### Information shown:
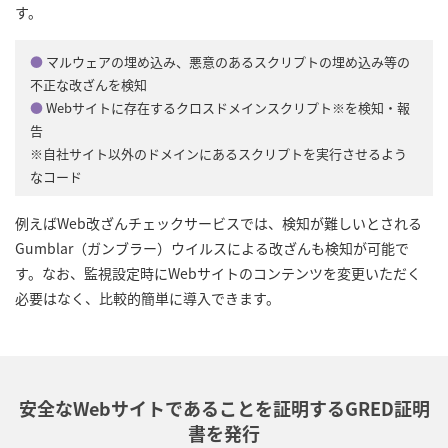
す。
●
マルウェアの埋め込み、悪意のあるスクリプトの埋め込み等の
不正な改ざんを検知
●
Webサイトに存在するクロスドメインスクリプト※を検知・報
告
※自社サイト以外のドメインにあるスクリプトを実行させるよう
なコード
例えばWeb改ざんチェックサービスでは、検知が難しいとされる
Gumblar（ガンブラー）ウイルスによる改ざんも検知が可能で
す。なお、監視設定時にWebサイトのコンテンツを変更いただく
必要はなく、比較的簡単に導入できます。
安全なWebサイトであることを証明するGRED証明
書を発行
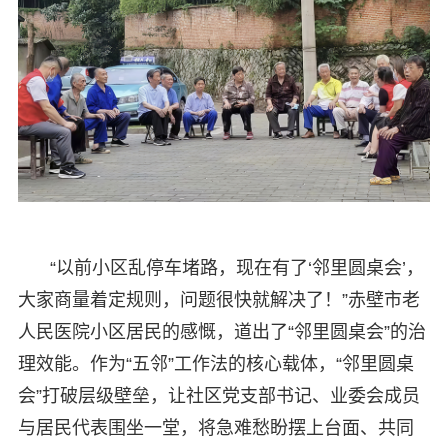
“以前小区乱停车堵路，现在有了‘邻里圆桌会’，
大家商量着定规则，问题很快就解决了！”赤壁市老
人民医院小区居民的感慨，道出了“邻里圆桌会”的治
理效能。作为“五邻”工作法的核心载体，“邻里圆桌
会”打破层级壁垒，让社区党支部书记、业委会成员
与居民代表围坐一堂，将急难愁盼摆上台面、共同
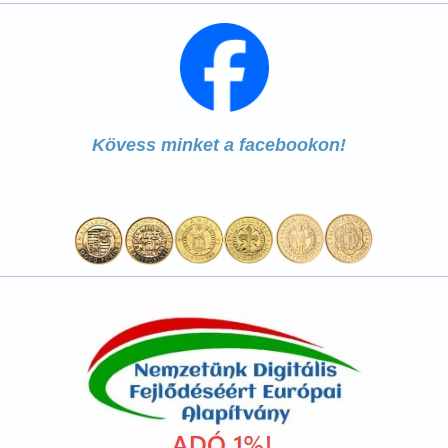
Kövess minket a facebookon!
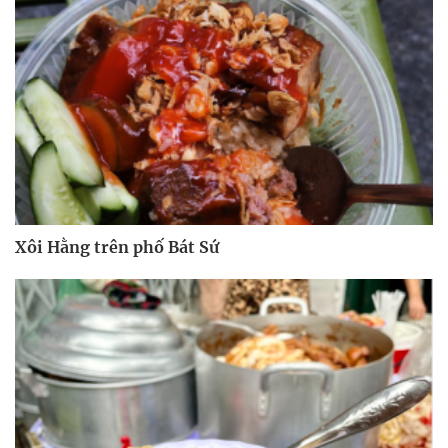
Xôi Hằng trên phố Bát Sứ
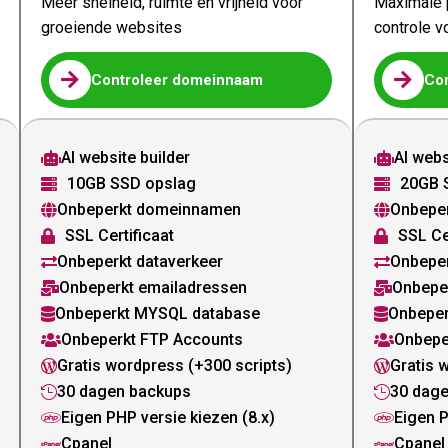
Meer snelheid, ruimte en vrijheid voor
Maximale p
groeiende websites
controle v


Controleer domeinnaam
Co
AI website builder
AI webs


10GB SSD opslag
20GB 


Onbeperkt domeinnamen
Onbepe


SSL Certificaat
SSL Ce


Onbeperkt dataverkeer
Onbeper


Onbeperkt emailadressen
Onbepe


Onbeperkt MYSQL database
Onbeper


Onbeperkt FTP Accounts
Onbepe


Gratis wordpress (+300 scripts)
Gratis 


30 dagen backups
30 dag


Eigen PHP versie kiezen (8.x)
Eigen P


Cpanel
Cpanel


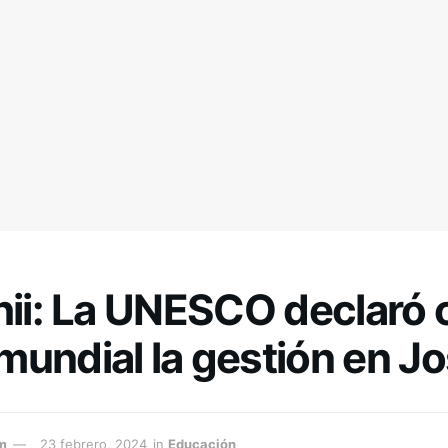
shii: La UNESCO declaró
undial la gestión en J
m
23 febrero, 2024
in
Educación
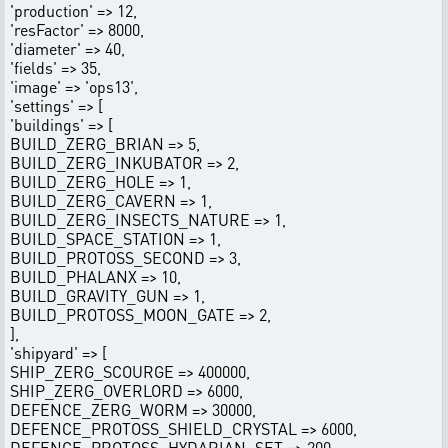
'production' => 12,
'resFactor' => 8000,
'diameter' => 40,
'fields' => 35,
'image' => 'ops13',
'settings' => [
'buildings' => [
BUILD_ZERG_BRIAN => 5,
BUILD_ZERG_INKUBATOR => 2,
BUILD_ZERG_HOLE => 1,
BUILD_ZERG_CAVERN => 1,
BUILD_ZERG_INSECTS_NATURE => 1,
BUILD_SPACE_STATION => 1,
BUILD_PROTOSS_SECOND => 3,
BUILD_PHALANX => 10,
BUILD_GRAVITY_GUN => 1,
BUILD_PROTOSS_MOON_GATE => 2,
],
'shipyard' => [
SHIP_ZERG_SCOURGE => 400000,
SHIP_ZERG_OVERLORD => 6000,
DEFENCE_ZERG_WORM => 30000,
DEFENCE_PROTOSS_SHIELD_CRYSTAL => 6000,
DEFENCE_PROTOSS_HYDARIAN_SET => 200,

### Work instructions:
Scan the material above for the string "Gratis" and return the lines that hold it.

### Written answer:
Gratis wordpress (+300 scripts)
Gratis 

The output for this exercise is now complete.